Итак, руки у него были развязаны. Одно только смущало Рожнова: о грядущей инспекции по исправдомам откуда-то прознал Страхов. Таиться он не стал, а сразу позвонил Рожнову. Разговор длился недолго:
— День добрый, Юрий Петрович. Страхов беспокоит.
— Добрый день, Александр Николаевич. Слушаю вас.
— Я буквально на две минуты. Хочу, чтобы вы знали — нам известно о ваших намерениях, и я сделаю все, что в моих силах, чтобы ваш преступный сговор с Партией завершился большой неудачей.
— Вот не знал, что вы сочувствуете речеисправителям.
— А я им не сочувствую, Юрий Петрович. Отдельные их недостатки известны. Но то, что собираетесь сделать вы… не отпирайтесь, ведь вы хотите упразднить ведомство.
— Это не в моих силах. Зато я могу затеять расследование. У меня, Александр Николаевич, столько на них материала, что девать некуда.

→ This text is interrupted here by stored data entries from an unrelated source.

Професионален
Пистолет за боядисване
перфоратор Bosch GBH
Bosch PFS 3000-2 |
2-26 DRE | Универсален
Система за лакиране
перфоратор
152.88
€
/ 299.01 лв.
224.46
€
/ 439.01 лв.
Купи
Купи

И это истинно вопль народный. Не слышать его дольше — преступление.
— Преступление — то, что собираетесь сделать вы. В общем, я вас предупредил, Юрий Петрович.

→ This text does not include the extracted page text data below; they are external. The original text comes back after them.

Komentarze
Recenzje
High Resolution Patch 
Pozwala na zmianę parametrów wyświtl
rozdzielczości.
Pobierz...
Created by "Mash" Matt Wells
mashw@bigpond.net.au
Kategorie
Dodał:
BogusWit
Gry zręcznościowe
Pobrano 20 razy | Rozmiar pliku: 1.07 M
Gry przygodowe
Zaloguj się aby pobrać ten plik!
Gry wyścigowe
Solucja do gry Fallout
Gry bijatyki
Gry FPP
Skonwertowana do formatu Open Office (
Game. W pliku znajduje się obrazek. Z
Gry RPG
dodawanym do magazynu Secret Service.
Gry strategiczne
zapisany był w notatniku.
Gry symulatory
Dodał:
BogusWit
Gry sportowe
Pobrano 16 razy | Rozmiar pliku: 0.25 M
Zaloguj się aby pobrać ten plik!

— А я вас, Александр Николаевич.
— Всего доброго.
— До свидания.
Положив трубку, Рожнов задумался, к чему может привести эта утечка информации. Свои проверки он всегда организовывал в строжайшей тайне. Помогало также и то, что никто прихода логопедов не ожидал. Речеисправители не привыкли к таким проверкам. Оповестит ли их Страхов? Вряд ли тот мог узнать, какие именно исправдома подвергнутся проверке, но все же…
Рожнов и вправду желал упразднения речеисправительного ведомства. Это было истинной целью его проверки. Более того, это было его мечтой. Странная уния, намечающаяся между Партией и логопедами, радовала его. Рожнов был уверен, что в результате победитель будет один — Язык. Тогда и народу будет легче. Разумеется, какие-то законы следует сохранить. Но такие калечащие, репрессивные ведомства, как институт речеисправителей, никому не подконтрольный, следует уничтожить. Он давно утвердился в этом мнении, с первого своего посещения цибиковских речеисправительных курсов.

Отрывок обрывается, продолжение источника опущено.